Our present results showed that the posaconazole tablet formulation had better bioavailability than the oral suspension in Korean patients. Also, there was no correlation between adverse events and PPC, similar to previous studies [
1617]. Previous studies in other countries show that 91-97% of patients taking the posaconazole tablet achieve optimal PPC [
181920], which is similar to our present findings in Korean patients.
The unpredictable bioavailability of the posaconazole oral suspension necessitates frequent therapeutic drug monitoring (TDM). However, many hospitals cannot frequently examine PPC. Therefore, the improved bioavailability of the posaconazole tablet is a major advantage in that it may alleviate the need for frequent TDM [
1418]. Additionally, many patients with hematologic malignancies experience gastrointestinal issues, such as mucositis and diarrhea, due to chemotherapy. In contrast to the oral suspension, the posaconazole tablet can be administrated with acid suppression therapy without reducing bioavailability [
14], which is a great advantage since many hematologic malignant patients require acid suppression therapy.
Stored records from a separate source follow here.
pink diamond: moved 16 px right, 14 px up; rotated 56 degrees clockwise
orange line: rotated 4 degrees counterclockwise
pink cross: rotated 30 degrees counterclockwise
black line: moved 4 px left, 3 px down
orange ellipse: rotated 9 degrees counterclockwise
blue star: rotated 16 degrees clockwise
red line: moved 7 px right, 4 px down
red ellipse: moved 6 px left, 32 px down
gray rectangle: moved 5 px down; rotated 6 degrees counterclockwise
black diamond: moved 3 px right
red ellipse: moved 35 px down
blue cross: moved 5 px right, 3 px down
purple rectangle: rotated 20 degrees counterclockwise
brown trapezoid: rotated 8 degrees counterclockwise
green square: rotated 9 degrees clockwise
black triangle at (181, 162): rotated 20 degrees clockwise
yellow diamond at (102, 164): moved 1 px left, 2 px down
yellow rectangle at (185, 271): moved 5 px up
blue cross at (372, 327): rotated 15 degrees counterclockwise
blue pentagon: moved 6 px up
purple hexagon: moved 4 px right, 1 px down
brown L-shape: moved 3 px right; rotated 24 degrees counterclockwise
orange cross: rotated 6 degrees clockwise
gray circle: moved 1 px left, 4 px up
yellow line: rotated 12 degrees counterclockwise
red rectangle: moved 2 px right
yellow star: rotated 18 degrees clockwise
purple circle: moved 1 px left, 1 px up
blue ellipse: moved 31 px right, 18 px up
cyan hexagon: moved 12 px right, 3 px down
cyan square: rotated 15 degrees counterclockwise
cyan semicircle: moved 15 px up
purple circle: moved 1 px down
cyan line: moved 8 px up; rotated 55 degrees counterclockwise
Our present study had several limitations. First, the study included only a small number of cases. However, the results were statistically significant despite the low statistical power. Second, the oral suspension group included patients whose frequency of posaconazole administration was adjusted after TDM during the study period. In these cases, the PPC measurements attained after changing dose strategies were excluded from analysis, potentially introducing selection bias. However, the excluded cases showed low PPC in the oral suspension group and, thus, the bias would not affect our conclusion that the posaconazole tablet was better than the oral suspension. Finally, patients in each group were enrolled in different periods. Despite these limitations, our present findings are important, as this is the first prospective study to analyze the posaconazole tablet in a Korean population.
In conclusion, among our population of Korean patients with hematologic malignancies, we found that the tablet group attained optimal PPC earlier and in more patients compared to the oral suspension group, without an increase of adverse events. The more consistent bioavailability of the posaconazole tablet demonstrated in the present study supports the possibility that routine TDM may not be necessary in patients taking the posaconazole tablet. Our findings suggest that the posaconazole tablet should be the preferred posaconazole formulation among patients with hematologic malignancy in Korea.